## What the task asks
Starting at the line that contains "Điều 22 Thông", quote every line through the end of the entries, word for word, skipping the pictures.

## Material to process
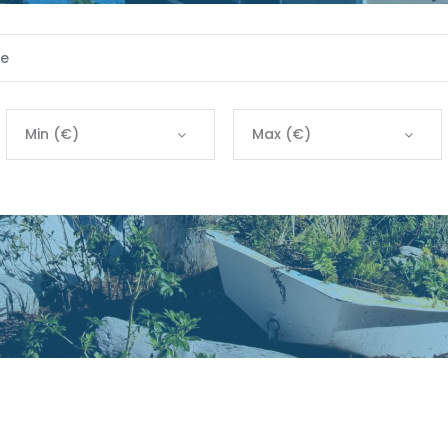
Min (€)
Max (€)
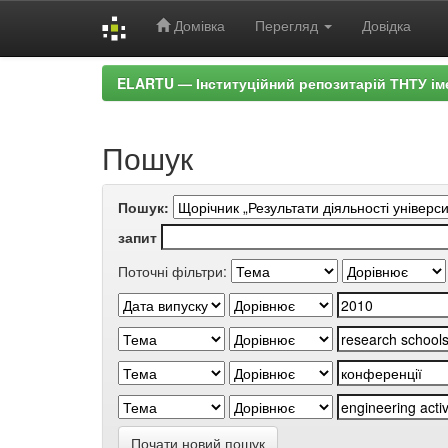
Домівка
Перегляд
Довідка
Skip
ELARTU — Інституційний репозитарій ТНТУ ім
navigation
Пошук
Пошук:
запит
Поточні фільтри:
Почати новий пошук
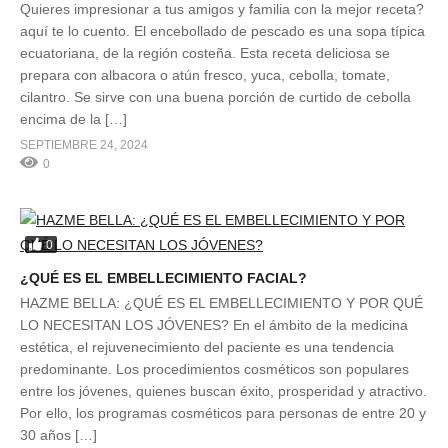
Quieres impresionar a tus amigos y familia con la mejor receta?
aquí te lo cuento. El encebollado de pescado es una sopa típica
ecuatoriana, de la región costeña. Esta receta deliciosa se
prepara con albacora o atún fresco, yuca, cebolla, tomate,
cilantro. Se sirve con una buena porción de curtido de cebolla
encima de la […]
SEPTIEMBRE 24, 2024
0
0
¿QUÉ ES EL EMBELLECIMIENTO FACIAL?
HAZME BELLA: ¿QUÉ ES EL EMBELLECIMIENTO Y POR QUÉ
LO NECESITAN LOS JÓVENES? En el ámbito de la medicina
estética, el rejuvenecimiento del paciente es una tendencia
predominante. Los procedimientos cosméticos son populares
entre los jóvenes, quienes buscan éxito, prosperidad y atractivo.
Por ello, los programas cosméticos para personas de entre 20 y
30 años […]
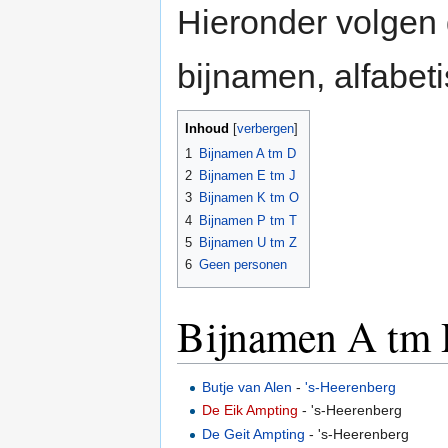
Hieronder volgen
bijnamen, alfabet
Inhoud
[
verbergen
]
1
Bijnamen A tm D
2
Bijnamen E tm J
3
Bijnamen K tm O
4
Bijnamen P tm T
5
Bijnamen U tm Z
6
Geen personen
Bijnamen A tm
Butje van Alen
-
's-Heerenberg
De Eik Ampting
- 's-Heerenberg
De Geit Ampting
- 's-Heerenberg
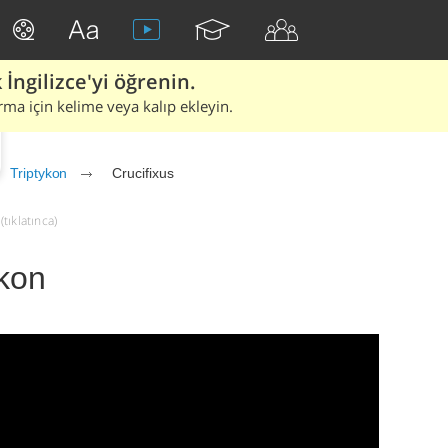
İngilizce'yi öğrenin.
rma için kelime veya kalıp ekleyin.
Triptykon
Crucifixus
(tıklatınca)
ykon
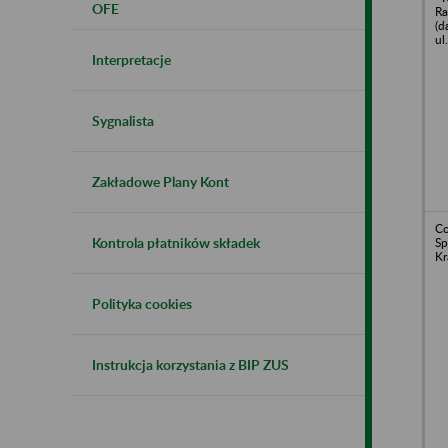
OFE
Ra
(d
ul
Interpretacje
Sygnalista
Zakładowe Plany Kont
Co
Kontrola płatników składek
Sp
Kr
Polityka cookies
Instrukcja korzystania z BIP ZUS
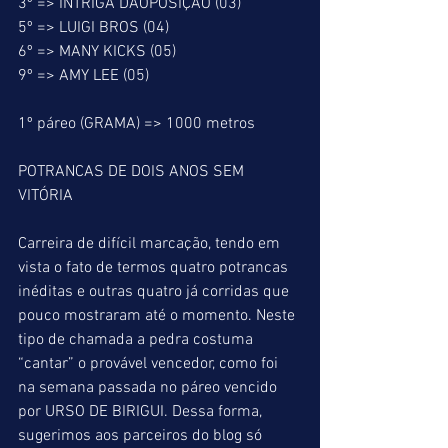
3º => INTRIGA DAOPOSIÇÃO (03)
5º => LUIGI BROS (04)
6º => MANY KICKS (05)
9º => AMY LEE (05)
1º páreo (GRAMA) => 1000 metros
POTRANCAS DE DOIS ANOS SEM 
VITÓRIA
Carreira de difícil marcação, tendo em 
vista o fato de termos quatro potrancas 
inéditas e outras quatro já corridas que 
pouco mostraram até o momento. Neste 
tipo de chamada a pedra costuma 
“cantar” o provável vencedor, como foi 
na semana passada no páreo vencido 
por URSO DE BIRIGUI. Dessa forma, 
sugerimos aos parceiros do blog só 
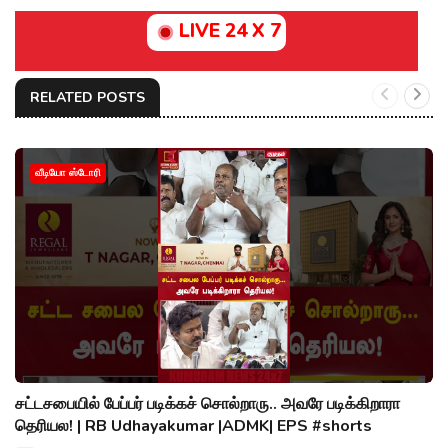
LIVE 24 X 7
RELATED POSTS
வீடியோ ஸ்டோரி
சட்டசபையில் பேப்பர் படிக்கச் சொல்றாரு.. அவரே படிக்கிறாரா
தெரியல! | RB Udhayakumar |ADMK| EPS #shorts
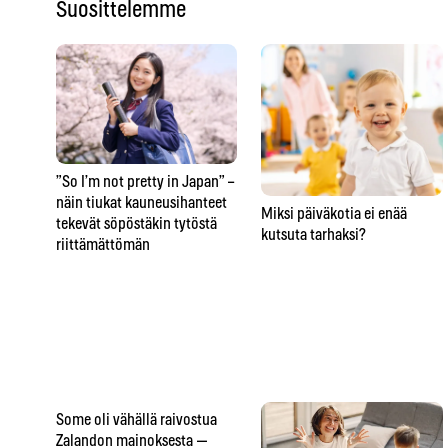
Suosittelemme
”So I’m not pretty in Japan” –
näin tiukat kauneusihanteet
Miksi päiväkotia ei enää
tekevät söpöstäkin tytöstä
kutsuta tarhaksi?
riittämättömän
Some oli vähällä raivostua
Zalandon mainoksesta —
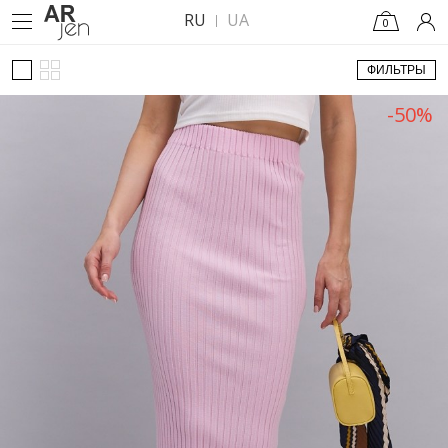
RU
UA
0
ФИЛЬТРЫ
-50%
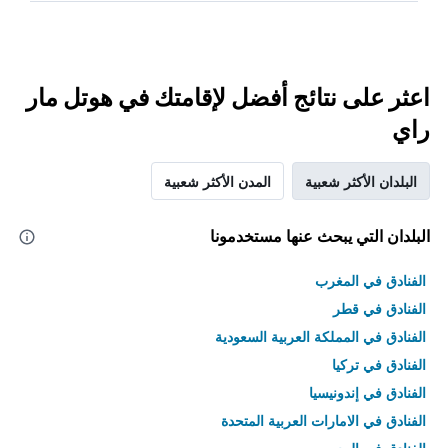
اعثر على نتائج أفضل لإقامتك في هوتل مار
راي
البلدان الأكثر شعبية
المدن الأكثر شعبية
البلدان التي يبحث عنها مستخدمونا
الفنادق في المغرب
الفنادق في قطر
الفنادق في المملكة العربية السعودية
الفنادق في تركيا
الفنادق في إندونيسيا
الفنادق في الامارات العربية المتحدة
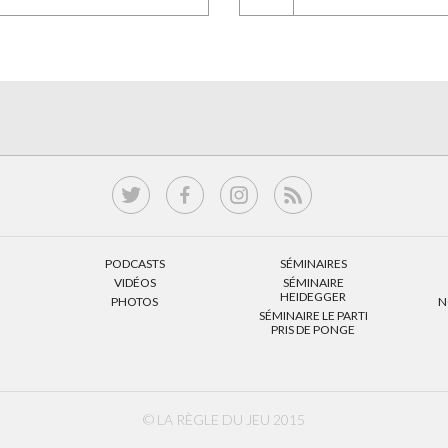
PODCASTS
SÉMINAIRES
VIDÉOS
SÉMINAIRE
HEIDEGGER
PHOTOS
N
SÉMINAIRE LE PARTI
PRIS DE PONGE
© LA RÈGLE DU JEU 2015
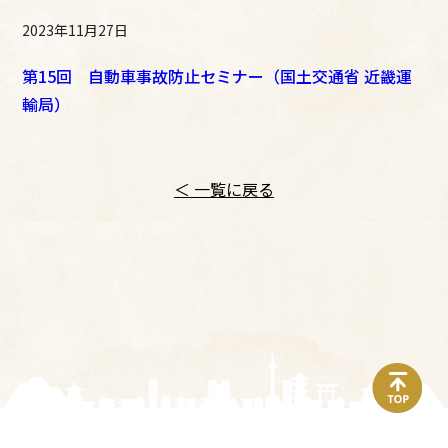
2023年11月27日
第15回 自動車事故防止セミナー（国土交通省 近畿運
輸局）
＜ 一覧に戻る
top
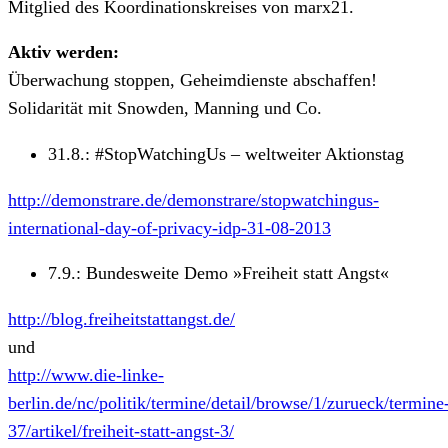
Mitglied des Koordinationskreises von marx21.
Aktiv werden:
Überwachung stoppen, Geheimdienste abschaffen!
Solidarität mit Snowden, Manning und Co.
31.8.: #StopWatchingUs – weltweiter Aktionstag
http://demonstrare.de/demonstrare/stopwatchingus-
international-day-of-privacy-idp-31-08-2013
7.9.: Bundesweite Demo »Freiheit statt Angst«
http://blog.freiheitstattangst.de/
und
http://www.die-linke-
berlin.de/nc/politik/termine/detail/browse/1/zurueck/termine
37/artikel/freiheit-statt-angst-3/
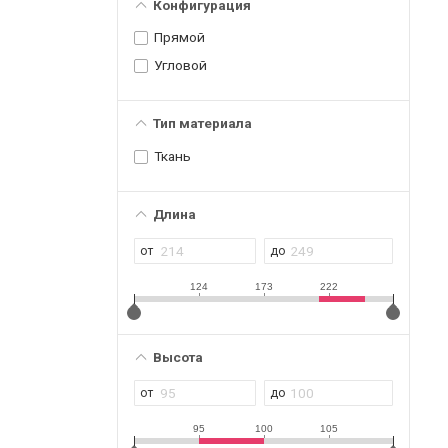
Конфигурация
Прямой
Угловой
Тип материала
Ткань
Длина
124
173
222
Высота
95
100
105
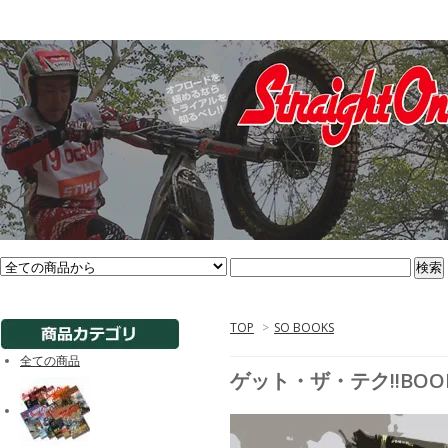
TOP
>
SO BOOKS
全ての商品
ゲット・ザ・テク!!BOOK 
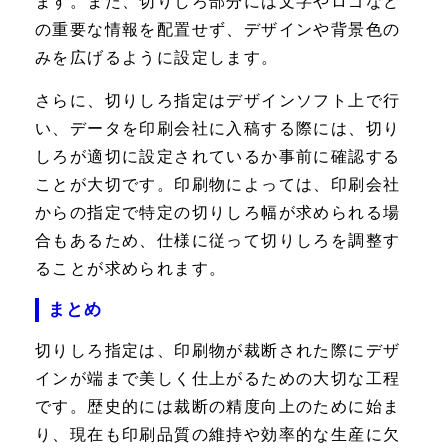
ます。また、切りしろ部分には文字やロゴなど
の重要な情報を配置せず、デザインや背景色の
みを広げるように設定します。
さらに、切りしろ指定はデザインソフト上で行
い、データを印刷会社に入稿する際には、切り
しろが適切に設定されているか事前に確認する
ことが大切です。印刷物によっては、印刷会社
からの指定で特定の切りしろ幅が求められる場
合もあるため、仕様に従って切りしろを調整す
ることが求められます。
まとめ
切りしろ指定は、印刷物が裁断された際にデザ
インが端まで美しく仕上がるための大切な工程
です。歴史的には裁断の精度向上のために始ま
り、現在も印刷品質の維持や効率的な生産に欠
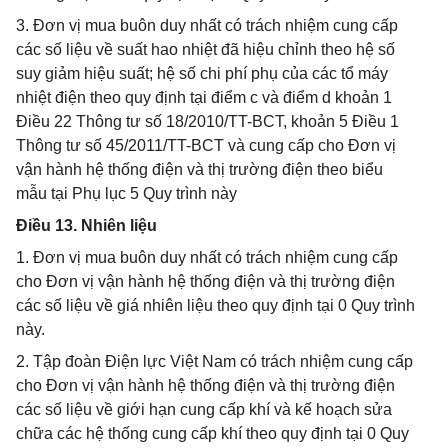
3. Đơn vị mua buôn duy nhất có trách nhiệm cung cấp
các số liệu về suất hao nhiệt đã hiệu chỉnh theo hệ số
suy giảm hiệu suất; hệ số chi phí phụ của các tổ máy
nhiệt điện theo quy định tại điểm c và điểm d khoản 1
Điều 22 Thông tư số 18/2010/TT-BCT, khoản 5 Điều 1
Thông tư số 45/2011/TT-BCT và cung cấp cho Đơn vị
vận hành hệ thống điện và thị trường điện theo biểu
mẫu tại Phụ lục 5 Quy trình này
Điều 13. Nhiên liệu
1. Đơn vị mua buôn duy nhất có trách nhiệm cung cấp
cho Đơn vị vận hành hệ thống điện và thị trường điện
các số liệu về giá nhiên liệu theo quy định tại 0 Quy trình
này.
2. Tập đoàn Điện lực Việt Nam có trách nhiệm cung cấp
cho Đơn vị vận hành hệ thống điện và thị trường điện
các số liệu về giới hạn cung cấp khí và kế hoạch sửa
chữa các hệ thống cung cấp khí theo quy định tại 0 Quy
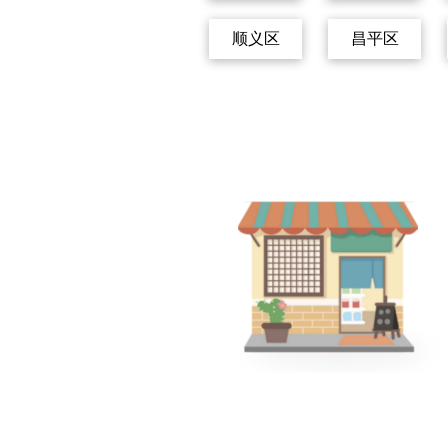
顺义区
昌平区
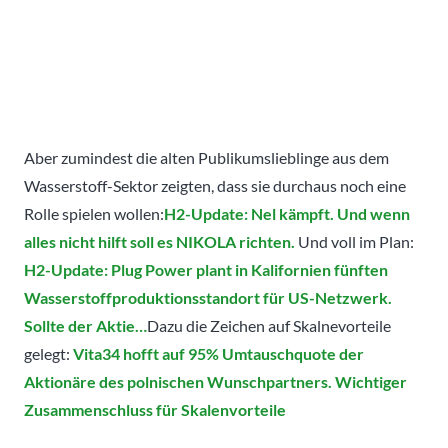
Aber zumindest die alten Publikumslieblinge aus dem
Wasserstoff-Sektor zeigten, dass sie durchaus noch eine
Rolle spielen wollen:
H2-Update: Nel kämpft. Und wenn
alles nicht hilft soll es NIKOLA richten.
Und voll im Plan:
H2-Update: Plug Power plant in Kalifornien fünften
Wasserstoffproduktionsstandort für US-Netzwerk.
Sollte der Aktie…
Dazu die Zeichen auf Skalnevorteile
gelegt:
Vita34 hofft auf 95% Umtauschquote der
Aktionäre des polnischen Wunschpartners. Wichtiger
Zusammenschluss für Skalenvorteile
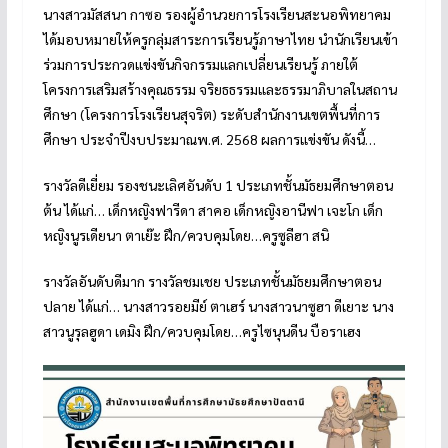
นางสาวมัสสนา กาซอ รองผู้อำนวยการโรงเรียนสะนอพิทยาคม
ได้มอบหมายให้ครูกลุ่มสาระการเรียนรู้ภาษาไทย นำนักเรียนเข้า
ร่วมการประกวดแข่งขันกิจกรรมแลกเปลี่ยนเรียนรู้ ภายใต้
โครงการเสริมสร้างคุณธรรม จริยธธรรมและธรรมาภิบาลในสถาน
ศึกษา (โครงการโรงเรียนสุจริต) ระดับสำนักงานเขตพื้นที่การ
ศึกษา ประจำปีงบประมาณพ.ศ. 2568 ผลการแข่งขัน ดังนี้…
รางวัลดีเยี่ยม รองชนะเลิศอันดับ 1 ประเภทชั้นมัธยมศึกษาตอน
ต้น ได้แก่… เด็กหญิงฟารีดา สาคอ เด็กหญิงอานีฟา เจะโก เด็ก
หญิงนูรเดียนา ตาเย๊ะ ฝึก/ควบคุมโดย…ครูซูลีฮา สนิ
รางวัลอันดับดีมาก รางวัลชมเชย ประเภทชั้นมัธยมศึกษาตอน
ปลาย ได้แก่… นางสาวรอยมีย์ ตาเฮร์ นางสาวนาซูฮา ดีเยาะ นาง
สาวนูรุลฮูดา เดมิง ฝึก/ควบคุมโดย…ครูไซนุนดีน บือราเฮง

## Exercise solution
Điều 22 Thông tư số 18/2010/TT-BCT, khoản 5 Điều 1
Thông tư số 45/2011/TT-BCT và cung cấp cho Đơn vị
vận hành hệ thống điện và thị trường điện theo biểu
mẫu tại Phụ lục 5 Quy trình này
Điều 13. Nhiên liệu
1. Đơn vị mua buôn duy nhất có trách nhiệm cung cấp
cho Đơn vị vận hành hệ thống điện và thị trường điện
các số liệu về giá nhiên liệu theo quy định tại 0 Quy trình
này.
2. Tập đoàn Điện lực Việt Nam có trách nhiệm cung cấp
cho Đơn vị vận hành hệ thống điện và thị trường điện
các số liệu về giới hạn cung cấp khí và kế hoạch sửa
chữa các hệ thống cung cấp khí theo quy định tại 0 Quy
顺义区
昌平区
Aber zumindest die alten Publikumslieblinge aus dem
Wasserstoff-Sektor zeigten, dass sie durchaus noch eine
Rolle spielen wollen:
H2-Update: Nel kämpft. Und wenn
alles nicht hilft soll es NIKOLA richten.
Und voll im Plan:
H2-Update: Plug Power plant in Kalifornien fünften
Wasserstoffproduktionsstandort für US-Netzwerk.
Sollte der Aktie…
Dazu die Zeichen auf Skalnevorteile
gelegt:
Vita34 hofft auf 95% Umtauschquote der
Aktionäre des polnischen Wunschpartners. Wichtiger
Zusammenschluss für Skalenvorteile
นางสาวมัสสนา กาซอ รองผู้อำนวยการโรงเรียนสะนอพิทยาคม
ได้มอบหมายให้ครูกลุ่มสาระการเรียนรู้ภาษาไทย นำนักเรียนเข้า
ร่วมการประกวดแข่งขันกิจกรรมแลกเปลี่ยนเรียนรู้ ภายใต้
โครงการเสริมสร้างคุณธรรม จริยธธรรมและธรรมาภิบาลในสถาน
ศึกษา (โครงการโรงเรียนสุจริต) ระดับสำนักงานเขตพื้นที่การ
ศึกษา ประจำปีงบประมาณพ.ศ. 2568 ผลการแข่งขัน ดังนี้…
รางวัลดีเยี่ยม รองชนะเลิศอันดับ 1 ประเภทชั้นมัธยมศึกษาตอน
ต้น ได้แก่… เด็กหญิงฟารีดา สาคอ เด็กหญิงอานีฟา เจะโก เด็ก
หญิงนูรเดียนา ตาเย๊ะ ฝึก/ควบคุมโดย…ครูซูลีฮา สนิ
รางวัลอันดับดีมาก รางวัลชมเชย ประเภทชั้นมัธยมศึกษาตอน
ปลาย ได้แก่… นางสาวรอยมีย์ ตาเฮร์ นางสาวนาซูฮา ดีเยาะ นาง
สาวนูรุลฮูดา เดมิง ฝึก/ควบคุมโดย…ครูไซนุนดีน บือราเฮง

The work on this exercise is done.